Thursday, March 18, 2010
The DOJ reports that "Innospec Inc., a Delaware corporation, pleaded guilty today to defrauding the United Nations (UN), to violating the Foreign Corrupt Practices Act (FCPA) and to violating the U.S. embargo against Cuba." The plea was to a "12-count information charging wire fraud in connection with Innospec’s payment of kickbacks to the former Iraqi government under the UN Oil for Food Program (OFFP), as well as FCPA violations in connection with bribe payments it made to officials in the Iraqi Ministry of Oil. Innospec also admitted to selling chemicals to Cuban power plants, in violation of the U.S. embargo against Cuba." The company agreed to pay $14.1 million and to retain an independent compliance monitor. It is interesting to see that the British subsidiary also plead guilty today in London and Innopec Ltd "will pay a criminal penalty of $12.7 million." It is also interesting to see the international cooperation in securing this result.

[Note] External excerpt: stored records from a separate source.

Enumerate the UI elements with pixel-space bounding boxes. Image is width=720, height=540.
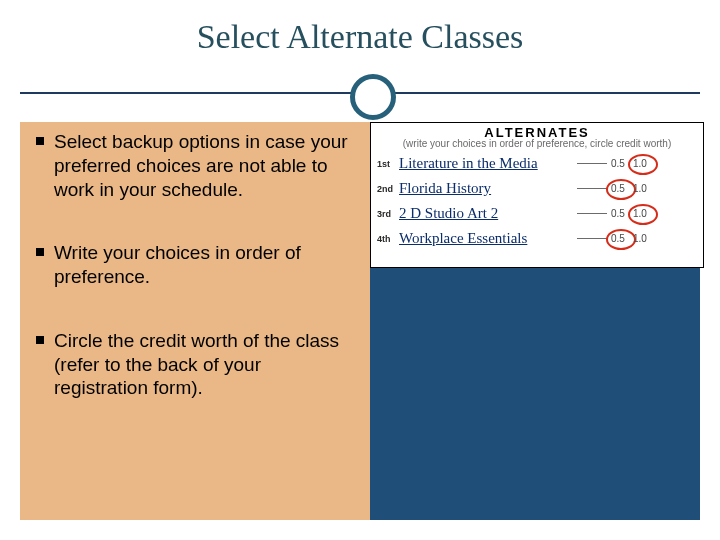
instruction-panel: Select backup options in case your prefe… bbox=[20, 122, 370, 520]
bullet-item: Write your choices in order of preferenc… bbox=[40, 241, 356, 289]
ring-icon bbox=[350, 74, 396, 120]
credit-options: 0.5 1.0 bbox=[611, 233, 647, 244]
bullet-item: Select backup options in case your prefe… bbox=[40, 130, 356, 201]
course-name: 2 D Studio Art 2 bbox=[399, 205, 573, 222]
credit-value: 0.5 bbox=[611, 208, 625, 219]
credit-value: 0.5 bbox=[611, 158, 625, 169]
form-row: 3rd 2 D Studio Art 2 0.5 1.0 bbox=[377, 201, 697, 226]
credit-value-circled: 1.0 bbox=[633, 158, 647, 169]
credit-value-circled: 1.0 bbox=[633, 208, 647, 219]
slide: Select Alternate Classes Select backup o… bbox=[0, 0, 720, 540]
course-name: Florida History bbox=[399, 180, 573, 197]
alternates-form: ALTERNATES (write your choices in order … bbox=[370, 122, 704, 268]
ordinal-label: 1st bbox=[377, 159, 399, 169]
ordinal-label: 3rd bbox=[377, 209, 399, 219]
fill-line bbox=[577, 213, 607, 214]
credit-value: 1.0 bbox=[633, 233, 647, 244]
form-header: ALTERNATES (write your choices in order … bbox=[371, 123, 703, 149]
instruction-list: Select backup options in case your prefe… bbox=[20, 122, 370, 400]
fill-line bbox=[577, 238, 607, 239]
form-rows: 1st Literature in the Media 0.5 1.0 2nd … bbox=[371, 149, 703, 251]
course-name: Literature in the Media bbox=[399, 155, 573, 172]
credit-value: 1.0 bbox=[633, 183, 647, 194]
form-row: 2nd Florida History 0.5 1.0 bbox=[377, 176, 697, 201]
fill-line bbox=[577, 163, 607, 164]
ordinal-label: 4th bbox=[377, 234, 399, 244]
form-subtitle: (write your choices in order of preferen… bbox=[371, 138, 703, 149]
credit-options: 0.5 1.0 bbox=[611, 183, 647, 194]
course-name: Workplace Essentials bbox=[399, 230, 573, 247]
bullet-item: Circle the credit worth of the class (re… bbox=[40, 329, 356, 400]
form-row: 4th Workplace Essentials 0.5 1.0 bbox=[377, 226, 697, 251]
credit-options: 0.5 1.0 bbox=[611, 158, 647, 169]
fill-line bbox=[577, 188, 607, 189]
credit-options: 0.5 1.0 bbox=[611, 208, 647, 219]
ordinal-label: 2nd bbox=[377, 184, 399, 194]
page-title: Select Alternate Classes bbox=[0, 18, 720, 56]
credit-value-circled: 0.5 bbox=[611, 183, 625, 194]
credit-value-circled: 0.5 bbox=[611, 233, 625, 244]
form-row: 1st Literature in the Media 0.5 1.0 bbox=[377, 151, 697, 176]
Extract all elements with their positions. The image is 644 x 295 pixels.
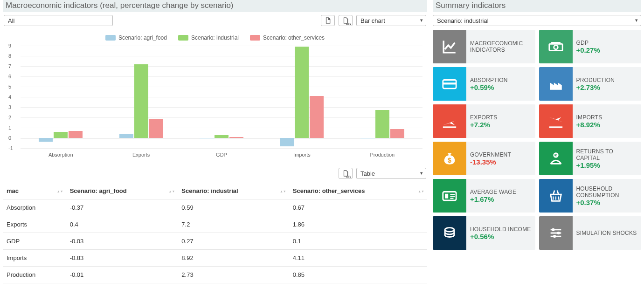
summary-card[interactable]: SIMULATION SHOCKS — [539, 216, 642, 250]
bar[interactable] — [295, 47, 309, 138]
xaxis-category-label: Production — [342, 152, 422, 158]
card-value: +1.95% — [576, 161, 638, 169]
svg-point-14 — [553, 235, 556, 238]
legend-swatch — [250, 35, 260, 41]
summary-card[interactable]: HOUSEHOLD CONSUMPTION+0.37% — [539, 179, 642, 213]
summary-card[interactable]: MACROECONOMIC INDICATORS — [433, 30, 535, 63]
table-cell: -0.83 — [66, 250, 178, 267]
bar[interactable] — [375, 110, 389, 138]
summary-card[interactable]: $GOVERNMENT-13.35% — [433, 142, 535, 175]
table-header-agri[interactable]: Scenario: agri_food▲▼ — [66, 183, 178, 199]
summary-card[interactable]: EXPORTS+7.2% — [433, 104, 535, 138]
card-icon — [433, 67, 466, 101]
summary-card[interactable]: ABSORPTION+0.59% — [433, 67, 535, 101]
legend-item-industrial[interactable]: Scenario: industrial — [178, 34, 239, 41]
svg-rect-10 — [445, 194, 448, 199]
summary-card[interactable]: AVERAGE WAGE+1.67% — [433, 179, 535, 213]
macro-chart: Scenario: agri_food Scenario: industrial… — [3, 30, 427, 156]
table-header-industrial[interactable]: Scenario: industrial▲▼ — [178, 183, 289, 199]
summary-scenario-select[interactable]: Scenario: industrial — [433, 15, 641, 26]
summary-card[interactable]: $RETURNS TO CAPITAL+1.95% — [539, 142, 642, 175]
card-value: +0.27% — [576, 46, 600, 54]
bar[interactable] — [200, 138, 214, 138]
bar[interactable] — [390, 129, 404, 138]
xaxis-category-label: GDP — [181, 152, 262, 158]
xaxis-category-label: Imports — [262, 152, 342, 158]
table-cell: -0.37 — [66, 199, 178, 216]
svg-point-13 — [557, 232, 560, 234]
bar[interactable] — [69, 131, 83, 138]
country-filter-select[interactable]: All — [4, 15, 113, 26]
chart-type-select[interactable]: Bar chart — [356, 15, 426, 26]
yaxis-tick-label: 3 — [8, 104, 11, 110]
xaxis-category-label: Exports — [101, 152, 181, 158]
table-row: Exports0.47.21.86 — [3, 216, 427, 233]
table-toolbar: CSV Table — [3, 156, 427, 183]
summary-card[interactable]: HOUSEHOLD INCOME+0.56% — [433, 216, 535, 250]
download-csv-table-button[interactable]: CSV — [339, 168, 353, 179]
card-label: HOUSEHOLD CONSUMPTION — [576, 185, 638, 199]
table-cell: GDP — [3, 233, 66, 250]
card-value: +1.67% — [470, 195, 516, 203]
bar-group: GDP — [181, 46, 262, 148]
card-label: RETURNS TO CAPITAL — [576, 148, 638, 161]
table-cell: Absorption — [3, 199, 66, 216]
card-label: AVERAGE WAGE — [470, 189, 516, 195]
table-cell: 0.1 — [289, 233, 427, 250]
download-csv-chart-button[interactable]: CSV — [339, 15, 353, 26]
card-label: PRODUCTION — [576, 77, 615, 83]
factory-icon — [539, 67, 573, 101]
card-label: IMPORTS — [576, 114, 602, 121]
yaxis-tick-label: 8 — [8, 53, 11, 59]
legend-label: Scenario: industrial — [191, 34, 239, 41]
table-cell: 0.27 — [178, 233, 289, 250]
card-label: GOVERNMENT — [470, 151, 511, 158]
bar[interactable] — [54, 132, 68, 138]
bar-group: Production — [342, 46, 422, 148]
yaxis-tick-label: 4 — [8, 94, 11, 100]
card-label: ABSORPTION — [470, 77, 508, 83]
table-cell: 8.92 — [178, 250, 289, 267]
table-cell: 0.59 — [178, 199, 289, 216]
table-cell: 2.73 — [178, 267, 289, 283]
summary-card[interactable]: PRODUCTION+2.73% — [539, 67, 642, 101]
summary-card[interactable]: GDP+0.27% — [539, 30, 642, 63]
table-type-select[interactable]: Table — [356, 168, 426, 179]
card-label: HOUSEHOLD INCOME — [470, 226, 531, 233]
bar[interactable] — [229, 137, 243, 138]
bar[interactable] — [280, 138, 294, 146]
svg-text:$: $ — [554, 153, 557, 158]
table-row: Absorption-0.370.590.67 — [3, 199, 427, 216]
card-body: AVERAGE WAGE+1.67% — [466, 179, 520, 213]
card-body: IMPORTS+8.92% — [573, 104, 606, 138]
bar[interactable] — [149, 119, 163, 138]
bar[interactable] — [134, 64, 148, 138]
card-body: ABSORPTION+0.59% — [466, 67, 512, 101]
card-value: -13.35% — [470, 158, 511, 166]
card-body: MACROECONOMIC INDICATORS — [466, 30, 535, 63]
card-body: EXPORTS+7.2% — [466, 104, 501, 138]
card-body: GDP+0.27% — [573, 30, 604, 63]
bar[interactable] — [310, 96, 324, 138]
bar[interactable] — [119, 134, 133, 138]
yaxis-tick-label: 6 — [8, 74, 11, 79]
legend-item-other[interactable]: Scenario: other_services — [250, 34, 325, 41]
bar[interactable] — [39, 138, 53, 142]
legend-item-agri[interactable]: Scenario: agri_food — [105, 34, 167, 41]
svg-rect-4 — [443, 126, 456, 128]
download-image-button[interactable] — [321, 15, 335, 26]
sliders-icon — [539, 216, 573, 250]
plane-down-icon — [539, 104, 573, 138]
card-value: +2.73% — [576, 83, 615, 91]
table-cell: Exports — [3, 216, 66, 233]
card-value: +0.56% — [470, 233, 531, 240]
card-label: SIMULATION SHOCKS — [576, 230, 637, 236]
table-row: Imports-0.838.924.11 — [3, 250, 427, 267]
bar[interactable] — [215, 135, 229, 138]
summary-card[interactable]: IMPORTS+8.92% — [539, 104, 642, 138]
table-cell: 7.2 — [178, 216, 289, 233]
table-header-mac[interactable]: mac▲▼ — [3, 183, 66, 199]
card-body: RETURNS TO CAPITAL+1.95% — [573, 142, 642, 175]
table-header-other[interactable]: Scenario: other_services▲▼ — [289, 183, 427, 199]
bar-group: Imports — [262, 46, 342, 148]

Innospec has a "Foreign Corrupt Practices Act Policy" online that is dated February 2010.
But Christopher Matthews. Main Justice, has an interesting story titled, Judge Blasts Compliance Monitors at Innospec Plea Hearing.
Many cases have deferred prosecution or non-prosecution agreements that allow the DOJ to oversee much of what happens, putting the companies at a disadvantage (see here). But it is nice to see, here, in this plea agreement that the judiciary is questioning the costs of compliance monitors.